Die orthodoxen Kirchen begehen das Fest am 28. August, am 15. wird die „Entschlafung“ Marias gefeiert. In der altkatholischen Kirche wird der Feiertag „Heimgang Mariens“ genannt.

Das christliche Hochfest Mariä Himmelfahrt hat seinen Ursprung in der Ostkirche, wo es bereits im Jahr 431 eingeführt wurde. In der lateinischen Kirche wird die Aufnahme Marias in den Himmel seit dem 7. Jahrhundert gefeiert. Heilige wie Thomas von Aquin, Gregor von Tours und Albert der Große beschäftigten sich intensiv mit der Himmelfahrt der Madonna. Erst am 1. November 1950 erhob Papst Pius XII. im Lehrschreiben „Munificentissimus Deus“ die leibliche Aufnahme Marias im Himmel zum Dogma.
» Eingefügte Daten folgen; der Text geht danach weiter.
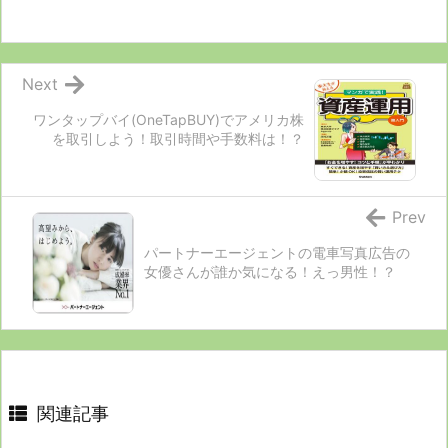
Next
ワンタップバイ(OneTapBUY)でアメリカ株
を取引しよう！取引時間や手数料は！？
Prev
パートナーエージェントの電車写真広告の
女優さんが誰か気になる！えっ男性！？
関連記事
Wurzeln in der griechischen Mythologie

Doch die Wurzeln des Fests reichen noch tiefer in vorchristliche Zeit hinein. Das Fest der Astrea oder Astraia wurde in der Antike ebenfalls am 15. August gefeiert. Astrea verkörpert in der griechisch-römischen Mythologie die reine Jungfrau, die nach dem Anbrechen des dritten, eisernen (und schlechtesten) Zeitalters die Welt verlässt und sich im Sternbild der Jungfrau am Himmel verewigt.
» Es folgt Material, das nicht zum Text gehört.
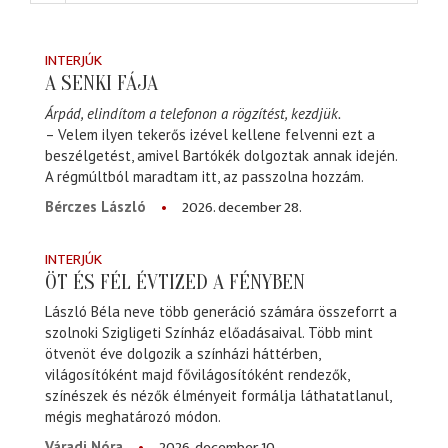
INTERJÚK
A SENKI FÁJA
Árpád, elindítom a telefonon a rögzítést, kezdjük.
– Velem ilyen tekerős izével kellene felvenni ezt a
beszélgetést, amivel Bartókék dolgoztak annak idején.
A régmúltból maradtam itt, az passzolna hozzám.
2026. december 28.
Bérczes László
INTERJÚK
ÖT ÉS FÉL ÉVTIZED A FÉNYBEN
László Béla neve több generáció számára összeforrt a
szolnoki Szigligeti Színház előadásaival. Több mint
ötvenöt éve dolgozik a színházi háttérben,
világosítóként majd fővilágosítóként rendezők,
színészek és nézők élményeit formálja láthatatlanul,
mégis meghatározó módon.
2026. december 10.
Váradi Nóra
Tizian-Gemälde "Maria Himmelfahrt"

Public Domain

Tizians „Mariä Himmelfahrt“, Hochaltar für Sta. Maria Gloriosa dei Frari in Venedig

Die Rückkehr Astreas sollte einst den Wiederanbruch des goldenen Zeitalters einleiten, in ihrer Person konzentriert sich also, ebenso wie in der Marias, die Hoffnung auf eine bessere Welt - und die Erlösung. Ebenso wie Astrea wurde auch Maria physisch in den Himmel „entrückt“. Die in der Bibel nicht beschriebene leibliche Aufnahme („Assumptio“) markiert die erste Göttlichwerdung eines Menschen und kann auch als Ausdruck der Hoffnung, das Leben werde auch im Himmel in seiner vertrauten Form weitergehen, gesehen werden.

Besondere Ehre für „Gottesgebärerin“

Die besondere Ehre, in ihrer leiblichen Erscheinung in den Himmel aufgenommen zu werden, so der Glaube vieler Katholiken, verdankt Maria neben ihrem Status als „Gottesgebärerin“ auch ihrer eigenen „unbefleckten Empfängnis“, die gemeinsam mit jener ihres Sohnes Jesus 1854 von Papst Pius IX. zum Dogma erhoben wurde. Alle anderen Christen müssen auf die Vereinigung von Leib und Seele bis zum „jüngsten Tag“ warten, so die Lehrmeinung der katholischen Kirche.